Activity:
For the material below, state how many lines have the word "werden" in them, with no other words.

---------- Extracted information

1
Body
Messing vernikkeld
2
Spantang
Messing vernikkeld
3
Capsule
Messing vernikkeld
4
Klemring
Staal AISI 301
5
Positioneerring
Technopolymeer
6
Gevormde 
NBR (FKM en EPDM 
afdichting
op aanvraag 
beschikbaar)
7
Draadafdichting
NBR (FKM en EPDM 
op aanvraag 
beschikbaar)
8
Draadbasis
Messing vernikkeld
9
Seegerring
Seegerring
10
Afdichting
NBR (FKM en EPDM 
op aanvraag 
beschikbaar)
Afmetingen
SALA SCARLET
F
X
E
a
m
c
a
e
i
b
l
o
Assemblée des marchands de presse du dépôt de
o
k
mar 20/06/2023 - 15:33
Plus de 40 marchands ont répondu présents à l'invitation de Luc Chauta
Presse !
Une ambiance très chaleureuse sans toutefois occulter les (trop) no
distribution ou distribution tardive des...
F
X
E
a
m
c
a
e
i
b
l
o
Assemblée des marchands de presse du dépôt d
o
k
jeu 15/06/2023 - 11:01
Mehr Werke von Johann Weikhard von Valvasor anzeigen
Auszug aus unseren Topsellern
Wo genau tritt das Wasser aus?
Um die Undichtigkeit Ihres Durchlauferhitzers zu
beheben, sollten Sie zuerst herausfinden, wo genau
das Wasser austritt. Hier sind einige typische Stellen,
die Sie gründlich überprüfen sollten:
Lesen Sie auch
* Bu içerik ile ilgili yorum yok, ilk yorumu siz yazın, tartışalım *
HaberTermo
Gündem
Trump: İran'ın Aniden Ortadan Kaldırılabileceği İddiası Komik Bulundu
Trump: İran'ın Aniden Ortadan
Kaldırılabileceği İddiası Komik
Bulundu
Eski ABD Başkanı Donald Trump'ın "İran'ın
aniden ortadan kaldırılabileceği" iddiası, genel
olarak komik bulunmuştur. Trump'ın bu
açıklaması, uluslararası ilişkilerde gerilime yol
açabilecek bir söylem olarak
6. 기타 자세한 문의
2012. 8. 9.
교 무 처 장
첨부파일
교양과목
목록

--------------------
---------- Extracted information

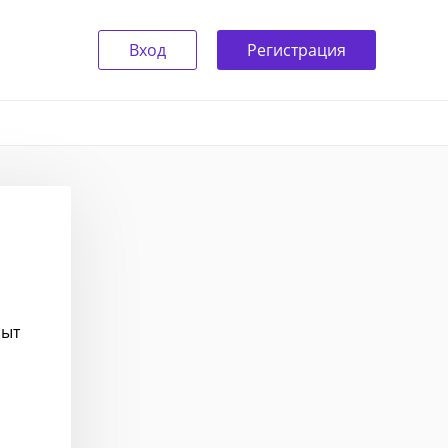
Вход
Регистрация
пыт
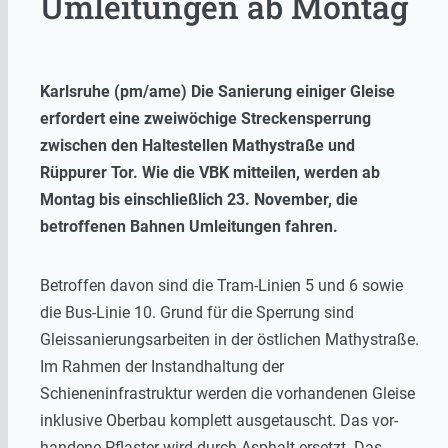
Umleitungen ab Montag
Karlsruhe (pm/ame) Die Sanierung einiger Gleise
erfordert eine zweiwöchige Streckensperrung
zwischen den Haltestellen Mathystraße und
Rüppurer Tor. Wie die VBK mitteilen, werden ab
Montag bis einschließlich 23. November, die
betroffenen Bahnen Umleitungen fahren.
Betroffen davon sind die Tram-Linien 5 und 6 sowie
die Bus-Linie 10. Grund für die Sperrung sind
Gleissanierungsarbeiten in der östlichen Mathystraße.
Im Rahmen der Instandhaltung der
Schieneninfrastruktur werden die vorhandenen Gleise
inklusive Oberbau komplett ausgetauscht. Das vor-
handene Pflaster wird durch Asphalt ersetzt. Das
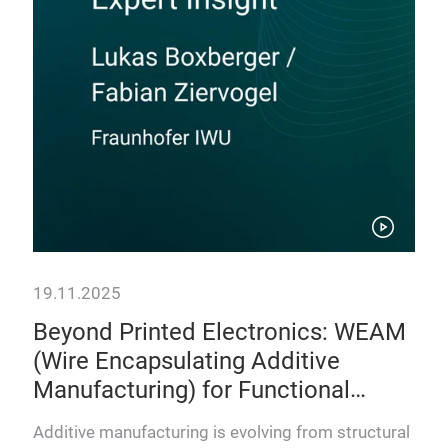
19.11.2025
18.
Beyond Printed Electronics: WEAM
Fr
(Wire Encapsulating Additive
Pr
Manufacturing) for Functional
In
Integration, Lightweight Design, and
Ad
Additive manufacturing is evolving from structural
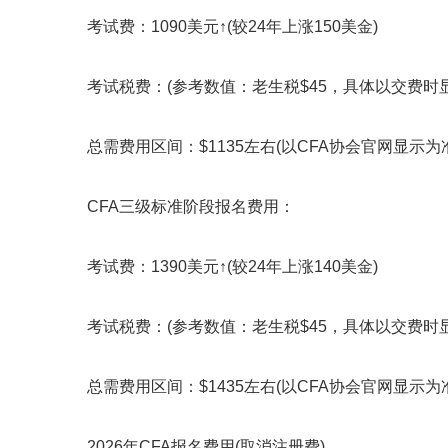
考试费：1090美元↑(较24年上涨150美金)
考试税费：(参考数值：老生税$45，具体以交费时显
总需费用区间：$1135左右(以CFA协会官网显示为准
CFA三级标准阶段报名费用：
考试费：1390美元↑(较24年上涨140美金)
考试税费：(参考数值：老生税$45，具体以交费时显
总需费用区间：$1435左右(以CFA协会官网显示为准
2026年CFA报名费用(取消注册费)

--------------------

Answer for this exercise:
2